Now that the election is over, it seems we all need something new to obsess about; and an obvious candidate has been found in the so-called "Fiscal Cliff," which we are supposedly facing (and possibly falling off of) in just another few weeks.
One of the unfortunate counter-weights to the many genuine benefits of living in our modern meda-connected world is the burden of having to refer to things in silly ways. What will happen on January 1 is indeed a problem and an issue which warrants an active attempt at resolution. It is, however, a problem entirely of our own making. It is not some naturally occurring obstacle, which is what the imagery of a "cliff" connotes. The "Fiscal Cliff" is a direct consequence of our political system's failure to address important issues in anything resembling an adult way.

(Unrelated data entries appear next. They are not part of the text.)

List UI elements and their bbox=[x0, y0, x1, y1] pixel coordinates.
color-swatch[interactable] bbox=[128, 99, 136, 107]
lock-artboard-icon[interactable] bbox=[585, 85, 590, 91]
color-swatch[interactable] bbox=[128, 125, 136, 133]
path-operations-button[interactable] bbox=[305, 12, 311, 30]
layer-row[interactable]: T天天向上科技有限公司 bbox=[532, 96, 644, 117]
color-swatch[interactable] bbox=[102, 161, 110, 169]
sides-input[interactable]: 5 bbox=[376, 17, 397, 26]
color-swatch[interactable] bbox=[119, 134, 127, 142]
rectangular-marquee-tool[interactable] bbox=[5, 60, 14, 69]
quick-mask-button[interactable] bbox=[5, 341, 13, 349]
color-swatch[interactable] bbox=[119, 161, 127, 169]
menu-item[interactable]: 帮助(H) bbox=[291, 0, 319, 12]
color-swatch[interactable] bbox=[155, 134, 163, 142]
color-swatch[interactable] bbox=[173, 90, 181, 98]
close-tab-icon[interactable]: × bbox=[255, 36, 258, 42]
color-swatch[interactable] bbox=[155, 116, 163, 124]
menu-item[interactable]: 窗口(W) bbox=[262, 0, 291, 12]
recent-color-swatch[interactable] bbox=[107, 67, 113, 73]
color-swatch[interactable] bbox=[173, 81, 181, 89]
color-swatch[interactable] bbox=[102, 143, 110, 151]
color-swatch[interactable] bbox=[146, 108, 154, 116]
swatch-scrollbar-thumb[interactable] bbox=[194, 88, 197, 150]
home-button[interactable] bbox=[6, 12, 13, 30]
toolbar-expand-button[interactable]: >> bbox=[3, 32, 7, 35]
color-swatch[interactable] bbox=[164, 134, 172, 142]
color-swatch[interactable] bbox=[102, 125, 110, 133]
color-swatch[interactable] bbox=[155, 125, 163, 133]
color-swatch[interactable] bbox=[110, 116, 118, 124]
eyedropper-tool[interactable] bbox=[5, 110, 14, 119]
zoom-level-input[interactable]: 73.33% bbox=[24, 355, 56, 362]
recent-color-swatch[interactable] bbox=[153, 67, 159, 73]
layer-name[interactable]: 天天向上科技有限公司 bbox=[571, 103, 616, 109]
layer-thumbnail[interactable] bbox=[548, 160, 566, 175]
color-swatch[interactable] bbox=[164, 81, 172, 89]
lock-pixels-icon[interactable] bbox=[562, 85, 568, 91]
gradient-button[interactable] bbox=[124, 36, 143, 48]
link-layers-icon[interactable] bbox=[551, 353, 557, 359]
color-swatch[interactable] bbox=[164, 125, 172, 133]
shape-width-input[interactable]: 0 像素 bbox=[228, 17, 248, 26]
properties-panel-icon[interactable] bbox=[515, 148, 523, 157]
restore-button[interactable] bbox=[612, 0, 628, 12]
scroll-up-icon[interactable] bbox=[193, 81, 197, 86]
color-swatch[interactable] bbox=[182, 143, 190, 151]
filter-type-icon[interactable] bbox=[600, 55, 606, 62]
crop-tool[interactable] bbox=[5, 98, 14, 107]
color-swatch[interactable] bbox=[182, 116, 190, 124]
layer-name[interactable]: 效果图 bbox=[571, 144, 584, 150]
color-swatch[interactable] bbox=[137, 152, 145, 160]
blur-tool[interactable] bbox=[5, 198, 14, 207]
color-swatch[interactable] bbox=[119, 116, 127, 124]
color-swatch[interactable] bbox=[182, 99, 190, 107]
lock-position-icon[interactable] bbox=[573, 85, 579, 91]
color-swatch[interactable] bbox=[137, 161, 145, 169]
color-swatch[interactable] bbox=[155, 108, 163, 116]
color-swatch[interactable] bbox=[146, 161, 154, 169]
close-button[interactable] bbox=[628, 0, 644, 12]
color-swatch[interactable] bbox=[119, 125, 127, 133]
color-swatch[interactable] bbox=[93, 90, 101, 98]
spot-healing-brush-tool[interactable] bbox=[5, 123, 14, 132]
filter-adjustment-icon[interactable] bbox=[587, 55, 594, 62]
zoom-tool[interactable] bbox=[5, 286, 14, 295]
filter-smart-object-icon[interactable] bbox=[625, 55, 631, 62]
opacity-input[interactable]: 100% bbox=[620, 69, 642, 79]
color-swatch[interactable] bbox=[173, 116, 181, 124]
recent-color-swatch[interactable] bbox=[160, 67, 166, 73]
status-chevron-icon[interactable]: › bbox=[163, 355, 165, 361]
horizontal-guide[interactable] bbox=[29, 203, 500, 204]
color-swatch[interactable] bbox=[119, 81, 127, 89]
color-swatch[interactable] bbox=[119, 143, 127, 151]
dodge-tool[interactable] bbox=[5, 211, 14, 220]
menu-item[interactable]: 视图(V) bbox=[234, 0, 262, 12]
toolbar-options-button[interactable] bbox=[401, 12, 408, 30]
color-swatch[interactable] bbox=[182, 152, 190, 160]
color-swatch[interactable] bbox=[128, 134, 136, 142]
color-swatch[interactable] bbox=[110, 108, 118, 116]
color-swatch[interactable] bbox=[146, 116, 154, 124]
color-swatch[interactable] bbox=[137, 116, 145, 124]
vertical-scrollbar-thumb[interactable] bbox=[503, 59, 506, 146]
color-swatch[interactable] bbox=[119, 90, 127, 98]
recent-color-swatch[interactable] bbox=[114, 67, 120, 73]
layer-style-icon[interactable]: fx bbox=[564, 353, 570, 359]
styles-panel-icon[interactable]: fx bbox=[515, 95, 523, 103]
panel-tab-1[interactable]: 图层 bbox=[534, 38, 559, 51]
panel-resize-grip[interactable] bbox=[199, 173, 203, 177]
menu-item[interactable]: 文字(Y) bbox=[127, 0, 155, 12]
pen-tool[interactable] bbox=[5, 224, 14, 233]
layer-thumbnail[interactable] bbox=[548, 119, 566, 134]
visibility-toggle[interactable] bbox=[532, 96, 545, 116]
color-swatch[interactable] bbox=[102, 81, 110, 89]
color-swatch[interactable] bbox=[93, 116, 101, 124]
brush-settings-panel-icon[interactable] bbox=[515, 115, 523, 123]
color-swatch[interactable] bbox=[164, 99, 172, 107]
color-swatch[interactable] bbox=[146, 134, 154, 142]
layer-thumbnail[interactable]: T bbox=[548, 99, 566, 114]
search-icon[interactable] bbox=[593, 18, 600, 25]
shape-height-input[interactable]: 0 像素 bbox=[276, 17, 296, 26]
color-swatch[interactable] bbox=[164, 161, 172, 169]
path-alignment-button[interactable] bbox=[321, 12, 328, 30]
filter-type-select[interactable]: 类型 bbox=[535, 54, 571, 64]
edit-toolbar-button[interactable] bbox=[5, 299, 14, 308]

When in 2011 it was necessary once again to raise the Debt Ceiling, the adult thing to have done, of course, would have been to do just that - to raise the Debt Ceiling. An adult does not order an expensive meal, eat it greedily, and then refuse to pay the check - which is what it means to vote against raising the Debt Ceiling, in other words to vote not to pay bills the Congress has already authorized and the country has accordingly incurred. Incredibly immature behavior on the part on one political party resulted in a compromise (too late, however, for the country's credit rating). The "stick" to guarantee that a workable compromise plan would be adopted was the threat of sequestration (combined by coincidence of calendar with the due date for the expiration of the Bush tax cuts). When Congress again failed to do its job, the "stick" that nobody really wanted remained and threatened to administer a severe economic beating to the country.
The tax part of the crisis is the easier one to resolve. On January 1, the Bush tax cuts automatically expire, and so taxes will go up. There seems to be a bi-partisan consensus that this would not be such a good thing for the economy right now. There seems to be a bi-partisan consensus that the lower Bush-era tax rates should be continued for most taxpayers. The basic disagreement concerns the least justifiable of the Bush tax cuts - for those earning more than $250,000. The President has the obvious leverage here. All he has to do is be ready to sign a tax bill that keeps the lower tax rates for everyone else - except for those earning more than $250,000 - and to be ready to veto any bill that attempts to preserve the Bush tax cuts for the rich. That would put the opposition party in the position of either accepting higher taxes on the rich (which would upset only them and their rich clients) or making everyone pay higher taxes (which would upset most of the country).
Sequestration raises much more complicated questions, since it is involves cutting the budget in areas people really care about. More on that another day!
Meanwhile, it seems this would have been a good time to resume a serious moral reflection on the economy and the effects of economic policies on people. The US Bishops did this in 1986 in their landmark statement, Economic Justice for All, which perhaps we might all do well to reconsider in today's context.